(INFORMATION GIVEN)

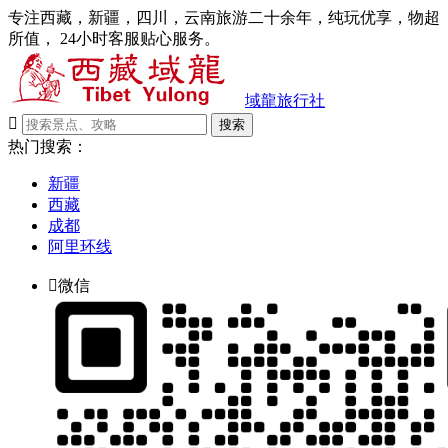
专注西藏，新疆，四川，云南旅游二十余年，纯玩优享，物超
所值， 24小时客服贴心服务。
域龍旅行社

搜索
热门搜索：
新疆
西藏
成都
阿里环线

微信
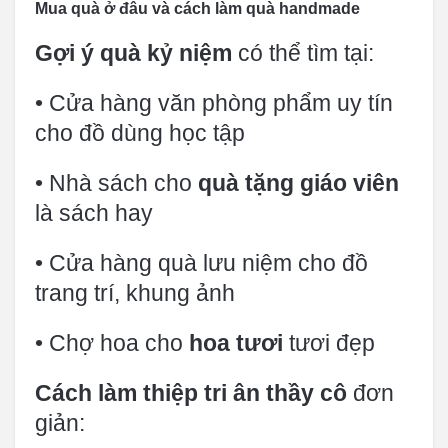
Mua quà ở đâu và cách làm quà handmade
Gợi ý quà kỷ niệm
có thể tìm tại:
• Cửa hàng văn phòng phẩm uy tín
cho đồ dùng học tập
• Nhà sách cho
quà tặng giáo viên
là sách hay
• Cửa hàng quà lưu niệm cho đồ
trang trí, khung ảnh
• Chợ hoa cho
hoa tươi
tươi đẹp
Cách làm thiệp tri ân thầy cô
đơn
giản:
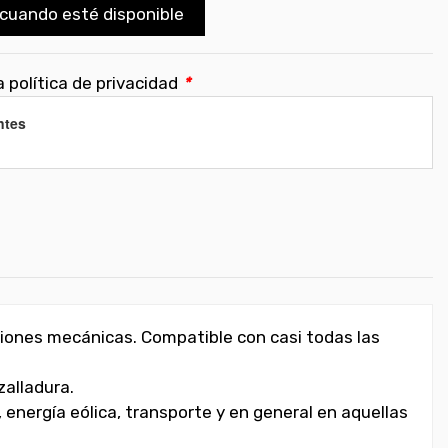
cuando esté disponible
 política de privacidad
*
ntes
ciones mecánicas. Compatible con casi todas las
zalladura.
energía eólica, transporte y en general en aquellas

(End INFORMATION GIVEN)
(INFORMATION GIVEN)

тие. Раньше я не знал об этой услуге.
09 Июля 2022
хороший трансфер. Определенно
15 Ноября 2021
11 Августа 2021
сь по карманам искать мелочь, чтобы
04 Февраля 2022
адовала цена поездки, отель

(End INFORMATION GIVEN)

Taking the material above, report how many of its lines contain the word "niệm". Add nothing else.

### OUTPUT FOR THIS TASK
2